## TASK:
Copy nothing but the lines below running from the line containing "One of my favorite" through the line containing "in university? Do", both end lines included.

## SUPPLIED INFORMATION:
◇ ◇ ◇ ◇
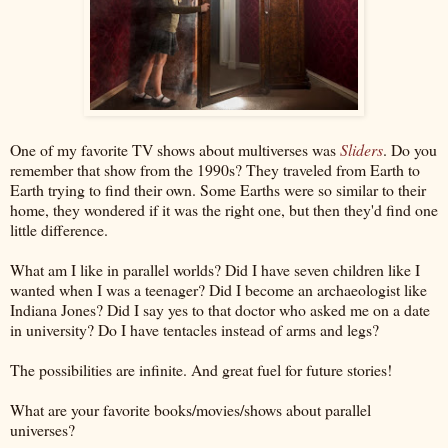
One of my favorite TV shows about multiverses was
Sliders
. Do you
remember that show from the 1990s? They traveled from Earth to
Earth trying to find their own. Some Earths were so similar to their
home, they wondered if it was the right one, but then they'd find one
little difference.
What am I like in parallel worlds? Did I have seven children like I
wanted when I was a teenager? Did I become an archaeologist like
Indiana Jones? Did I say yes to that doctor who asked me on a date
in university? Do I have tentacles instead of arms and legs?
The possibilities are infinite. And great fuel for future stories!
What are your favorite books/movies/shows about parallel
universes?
◇ ◇ ◇ ◇
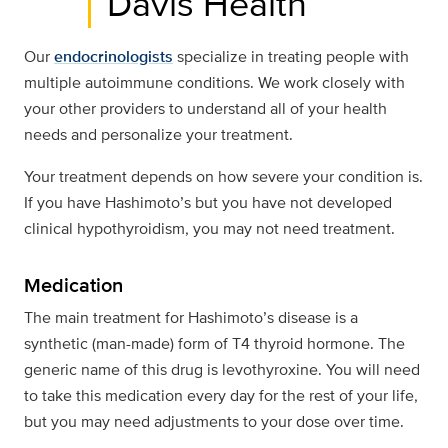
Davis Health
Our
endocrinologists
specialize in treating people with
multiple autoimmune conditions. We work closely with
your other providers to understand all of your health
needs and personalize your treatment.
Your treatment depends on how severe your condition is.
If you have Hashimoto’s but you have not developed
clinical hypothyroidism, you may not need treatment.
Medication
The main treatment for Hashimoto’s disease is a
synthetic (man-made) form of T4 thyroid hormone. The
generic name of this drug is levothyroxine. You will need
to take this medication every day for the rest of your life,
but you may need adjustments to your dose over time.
◇ ◇ ◇ ◇
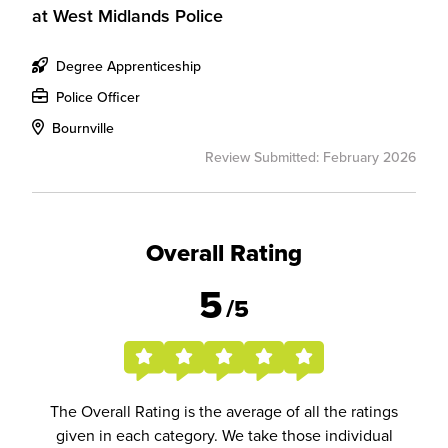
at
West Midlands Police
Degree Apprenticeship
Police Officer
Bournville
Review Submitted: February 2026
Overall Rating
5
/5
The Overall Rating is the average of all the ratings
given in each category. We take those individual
◇ ◇ ◇ ◇
## OUTPUT BELOW:
One of my favorite TV shows about multiverses was
Sliders
. Do you
remember that show from the 1990s? They traveled from Earth to
Earth trying to find their own. Some Earths were so similar to their
home, they wondered if it was the right one, but then they'd find one
little difference.
What am I like in parallel worlds? Did I have seven children like I
wanted when I was a teenager? Did I become an archaeologist like
Indiana Jones? Did I say yes to that doctor who asked me on a date
in university? Do I have tentacles instead of arms and legs?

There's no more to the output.